L'enquête de la Comco, qui sera ficelée dans un délai maximum d'une année, déterminera si le marché suisse est soumis à une entente illicite entre producteurs et distributeurs. Si telles devaient être les conclusions de l'organe fédéral, il y mettrait aussitôt bon ordre au nom de la libre concurrence. Patrik Ducrey: «Tant qu'une convention ou une association n'a pas pour but de susciter un alignement des prix, nous n'avons aucune raison d'intervenir.» Dans le cas d'une entente cartellaire, les règles du marché sont tout simplement faussées. Si du côté de la SUMRA, un membre faîtier précise de son côté que la convention ne s'exprimera pas sur la question, il s'inscrit toutefois en faux contre la démarche de la Comco: la SUMRA a eu pour conséquence d'amener certaines marques à modifier leur politique de marges, c'est-à-dire de les abaisser.

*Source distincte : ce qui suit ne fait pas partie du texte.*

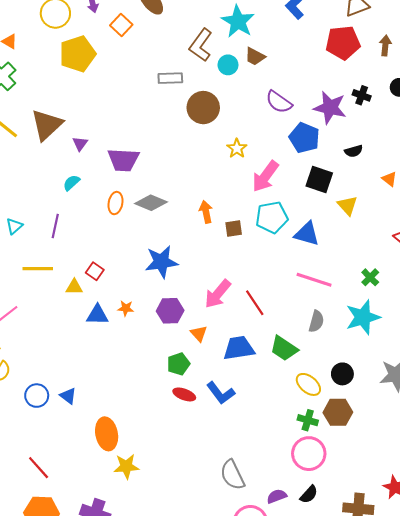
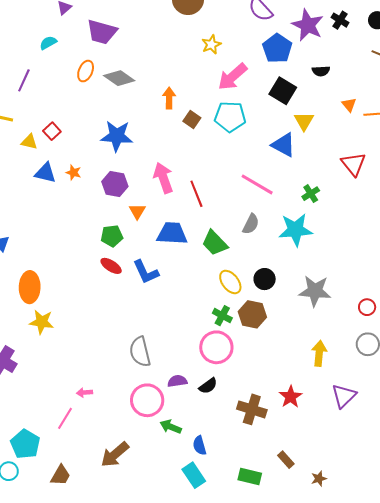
brown square: (234, 228) -> (192, 119), turned 30
blue triangle: (307, 234) -> (284, 145), moved
pink arrow: (218, 294) -> (163, 178), turned 108

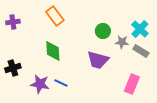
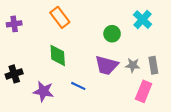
cyan cross: (140, 29) -> (143, 20), moved
gray star: (122, 42) -> (133, 65), moved
gray rectangle: (141, 51) -> (153, 65), moved, turned 49
blue line: (61, 83) -> (78, 86), moved

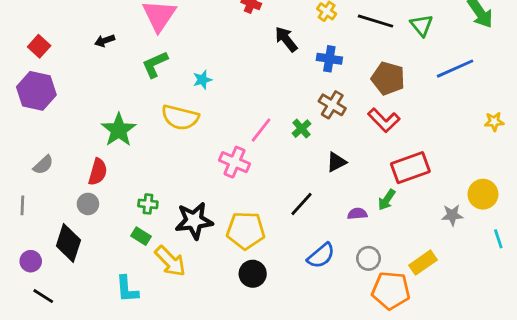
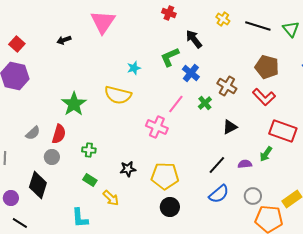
blue cross: (329, 59) -> (191, 73), moved, turned 30
green L-shape: (155, 64) -> (170, 57), moved
gray semicircle: (43, 165) -> (33, 133), moved
red rectangle: (410, 168) -> (283, 131), turned 40
green cross: (148, 204) -> (89, 150), moved
black line: (302, 204) -> (217, 165), moved
black star: (194, 221) -> (128, 169), size x0.6
yellow arrow: (170, 261) -> (111, 198), size x0.7

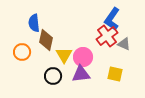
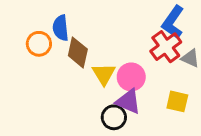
orange circle: (22, 52) -> (39, 44), moved
purple triangle: (81, 74) -> (128, 101), turned 30
black circle: (53, 76) -> (114, 117), moved

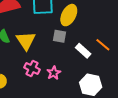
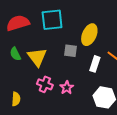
yellow ellipse: (69, 15) -> (89, 35), moved
white rectangle: (83, 51) -> (95, 64), turned 70

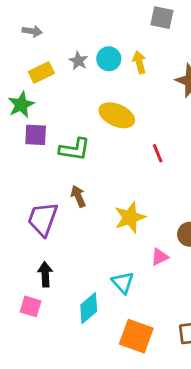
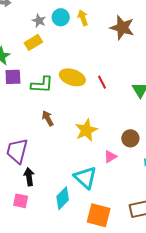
yellow rectangle: (41, 72) -> (33, 42), moved
yellow ellipse: (117, 115) -> (72, 77), moved
purple trapezoid: (43, 219) -> (17, 151), moved
cyan triangle: (123, 283) -> (85, 178), size x1.4

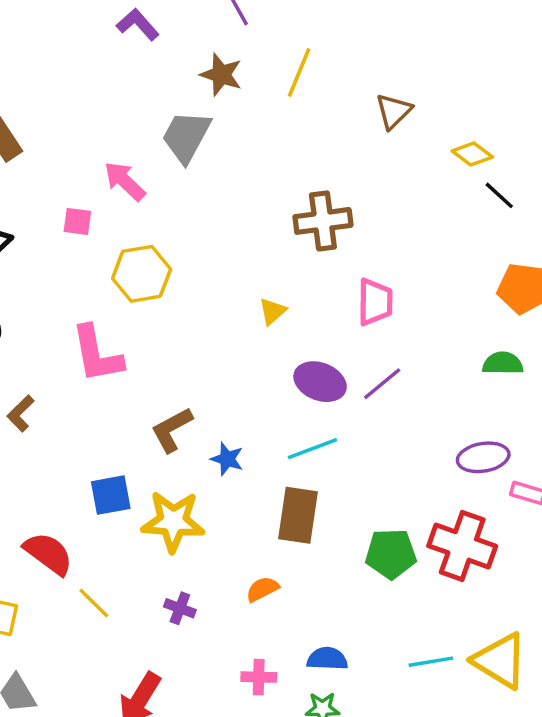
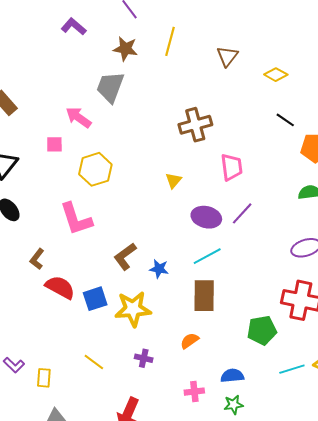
black line: (499, 195) -> (285, 120), moved
red semicircle: (48, 554) -> (60, 287), moved
green pentagon: (391, 554) -> (262, 330), moved

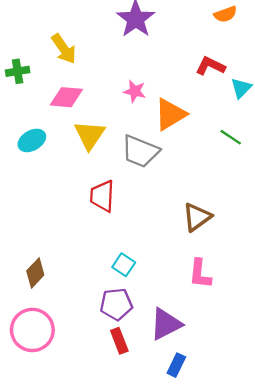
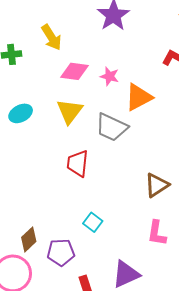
pink diamond: (66, 97) -> (75, 71), moved
brown diamond: (35, 273) -> (29, 239), moved
purple pentagon: (116, 304) -> (61, 252), moved

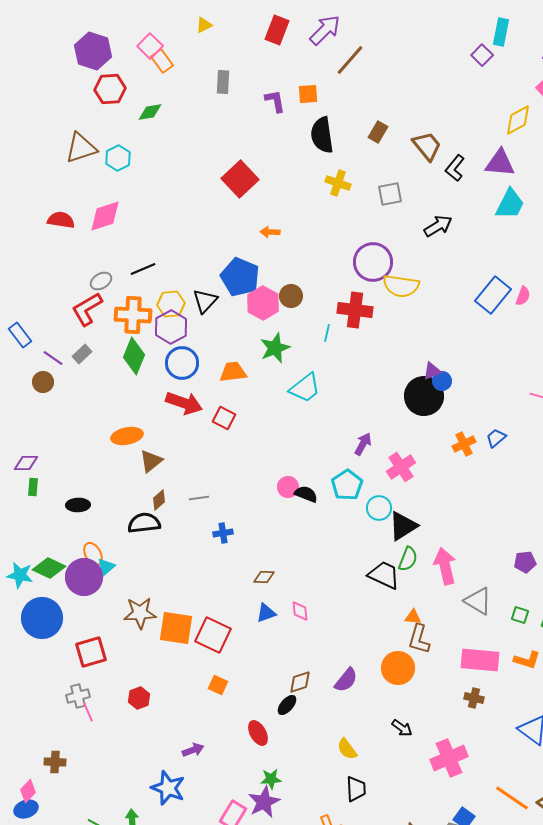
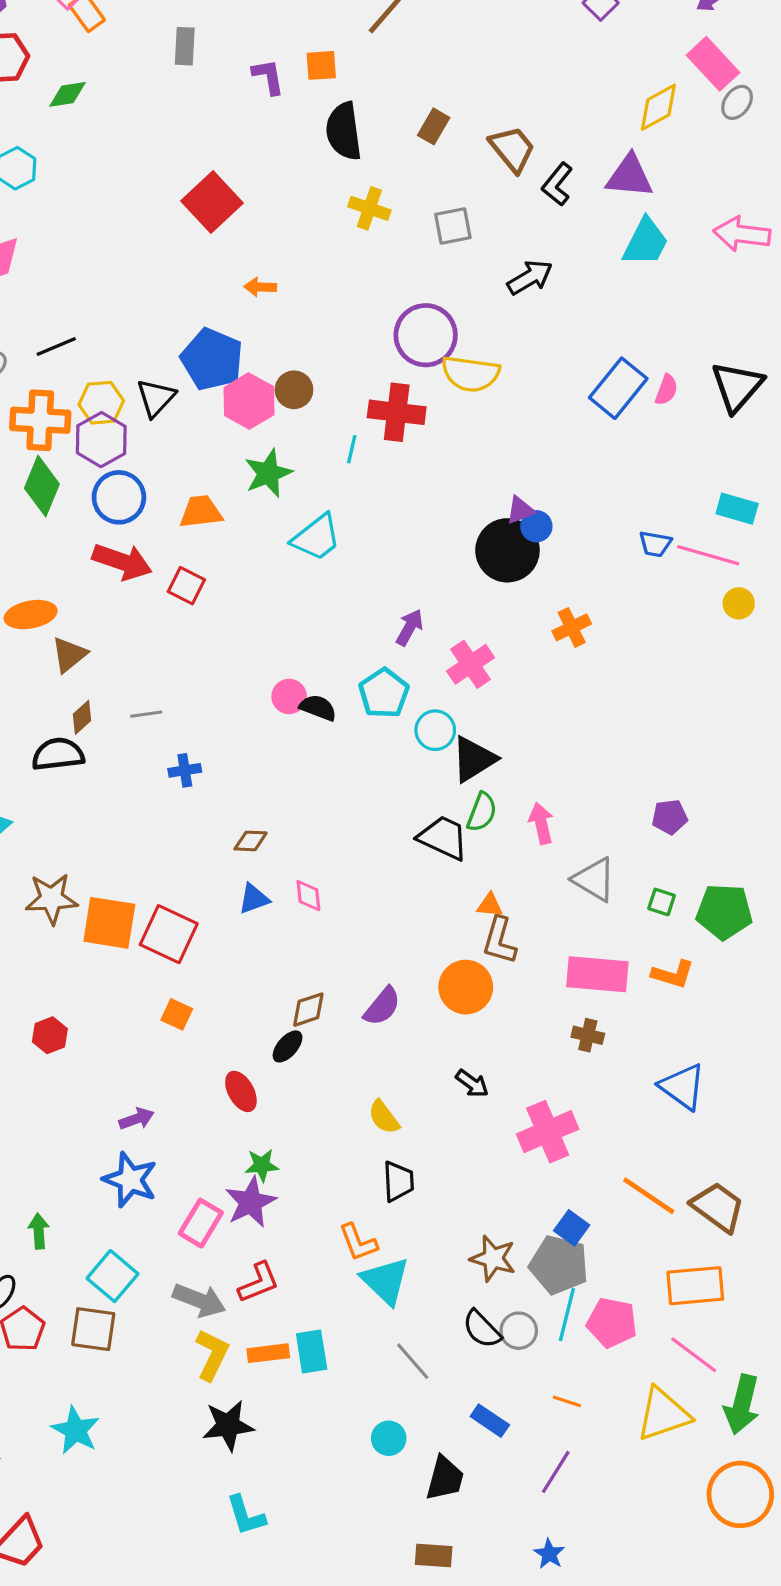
blue trapezoid: (496, 438) -> (655, 544), moved, turned -130
pink arrow: (445, 566) -> (541, 823), size x0.7
blue star: (168, 788) -> (130, 1180), moved

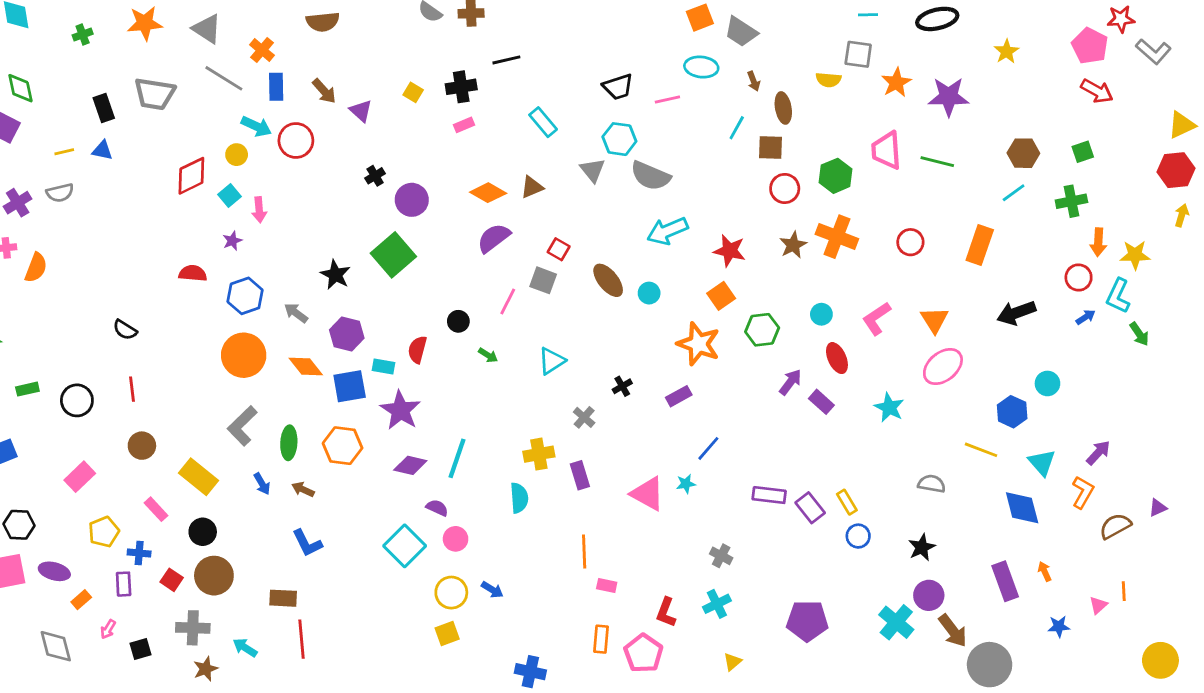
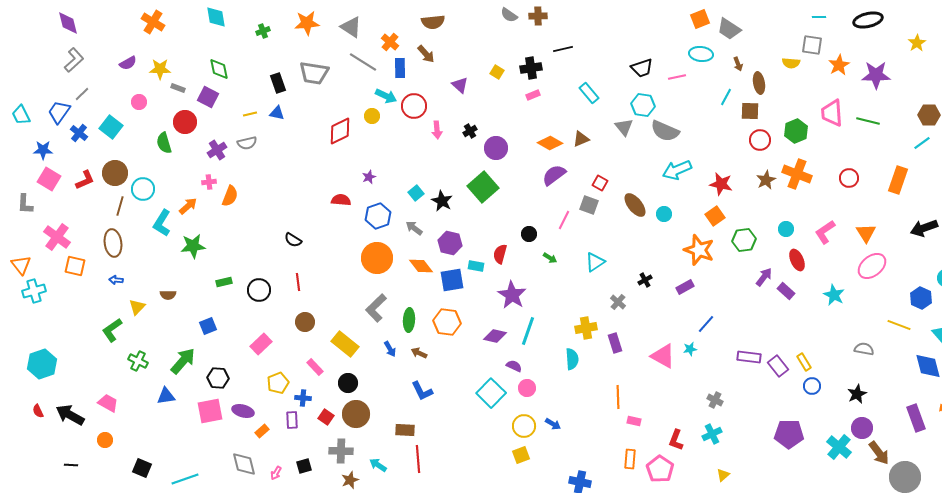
brown arrow: (324, 91) -> (426, 54), moved
cyan square: (229, 196) -> (416, 193), moved
pink arrow: (259, 210) -> (437, 130), moved
purple star: (400, 410) -> (512, 295), moved
purple pentagon: (807, 621) -> (789, 434), moved
pink arrow: (108, 629) -> (276, 473), moved

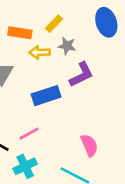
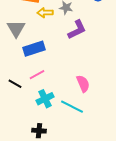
blue rectangle: (46, 96) -> (34, 49), moved
cyan cross: (25, 166) -> (45, 99), moved

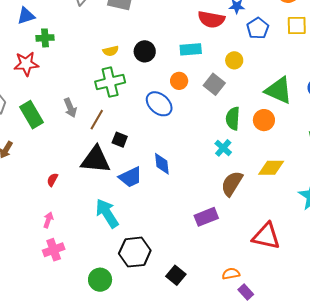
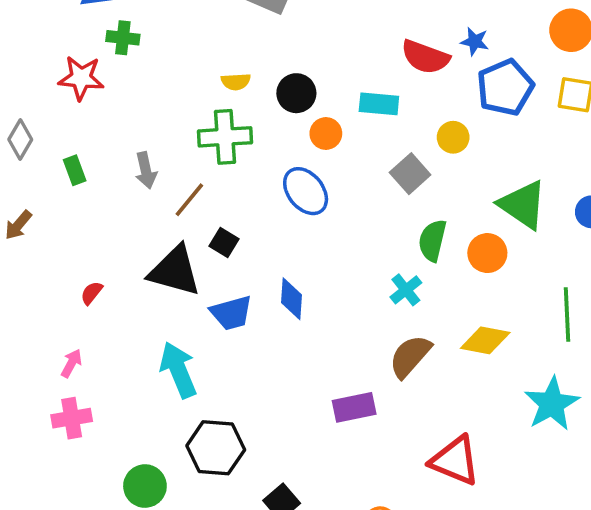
blue pentagon: (258, 28) -> (505, 87), size x1.4
orange circle: (179, 81) -> (326, 133), moved
green rectangle: (31, 115) -> (75, 170), size x0.6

Le calcul des marges fonctionne selon un ratio prix de gros/prix public relativement simple: sur un prix de vente (détail) de 100 francs (hors taxe), le détaillant achète le produit 60 francs au producteur. Voilà pour les grandes lignes, qui peuvent connaître de petites variations selon les marques. La marge peut ainsi osciller entre 40 et 50%.

«Réduction de prestations»

La démarche de la Comco risque évidemment, selon les conclusions à venir, de ne pas s'avérer sans incidences sur le marché de détail helvétique. Il compte actuellement environ 1300 détaillants, pour un chiffre d'affaires annuel global (horlogerie et bijouterie/joaillerie) évalué dans une fourchette de 1,5 à 2 milliards de francs. La montre s'en adjuge quant à elle, selon les évaluations autorisées, une part globale (y compris la vente par correspondance, les ventes réalisées par les grandes surfaces, etc.) oscillant dans une fourchette de 500 à 600 millions de francs.

Pour ce très grand détaillant alémanique membre de la SUMRA, le métier est effectivement soumis à une forme de cartellisation. Mais attention!, avertit-il: «Cette homogénéité des prix publics permet aussi de ne pas susciter de confusion auprès de la clientèle. Il n'est jamais bon qu'elle soit confrontée à des prix différents pour un seul et même produit.» Notre interlocuteur note cependant qu'il s'agit de comparer ce qui est comparable: les montres de luxe, d'un certain prix, ne se vendent pas comme du sucre. Dans ce domaine par définition émotionnel et irrationnel, les variations existant d'un magasin à l'autre ne constituent plus un argument décisif pour le client. A ses yeux, nul doute que l'enquête initiée par la Comco risque de réduire le nombre de points de vente suisses, beaucoup trop nombreux, de même qu'elle pourrait provoquer une réduction des marges. Dans ce cas, «nous devrions nous aussi réduire nos prestations au détriment de la clientèle, au détriment de la formation de notre personnel, au détriment des investissements publicitaires. Cette enquête, au fond, n'amènera rien de positif pour le consommateur.»